In this module, you’ll move from model calls to document processing. You’ll extract text from PDFs, see why PDF parsing is harder than it looks, and learn how to split long documents into retrieval-friendly chunks. You’ll compare chunk sizes, master overlap strategies, and build a document pipeline that attaches critical metadata like source file names and chunk positions. By the end of this module, you’ll be able to turn any PDF into structured chunks that are ready for indexing.

Week 4

In this module, you’ll make text searchable by meaning. You’ll learn what embeddings are, how cosine similarity measures semantic closeness, and why vector databases differ from traditional databases. Then, you’ll connect these ideas in code by generating vectors with an embedding model, storing them in Qdrant, and implementing the indexing endpoint that ties document chunks to vector storage.

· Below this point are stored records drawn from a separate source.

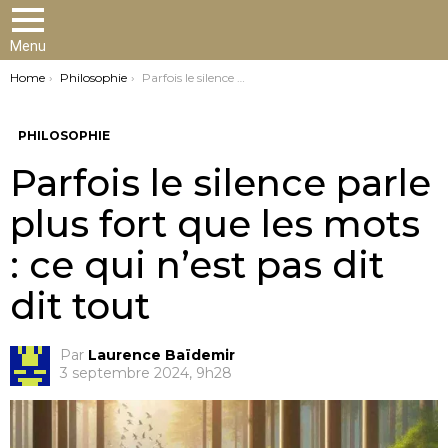
Menu
You are here:
Home
Philosophie
Parfois le silence parle plus fort que les mots : ce qui n’est pas dit dit tout
PHILOSOPHIE
Parfois le silence parle
plus fort que les mots
: ce qui n’est pas dit
dit tout
Par
Laurence Baïdemir
3 septembre 2024, 9h28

By the end of this module, your documents will be embedded, stored, and ready for retrieval.

Week 5

In this module, you’ll close the RAG loop. You’ll explore the two core phases of RAG – retrieval and generation – and see how a user’s question becomes a vector, how relevant chunks are selected, and how prompt structure guides the model to answer strictly from context. Then, you’ll implement the query endpoint, tune parameters like Top-K and score thresholds, and return answers with clear sources. By the end of this module, your system will answer questions accurately, grounded entirely in your indexed documents.

Week 6

In this module, you’ll give your project a browser interface and make it demo-ready. You’ll learn how to add a lightweight web UI with HTMX and FastAPI, render templates and HTML fragments, and connect the form-based interface to the same RAG logic you built earlier. You’ll also see how to test the full user flow in the browser and turn your backend project into something easy to share with others. By the end of this module, you’ll have a complete local AI assistant with a usable web interface.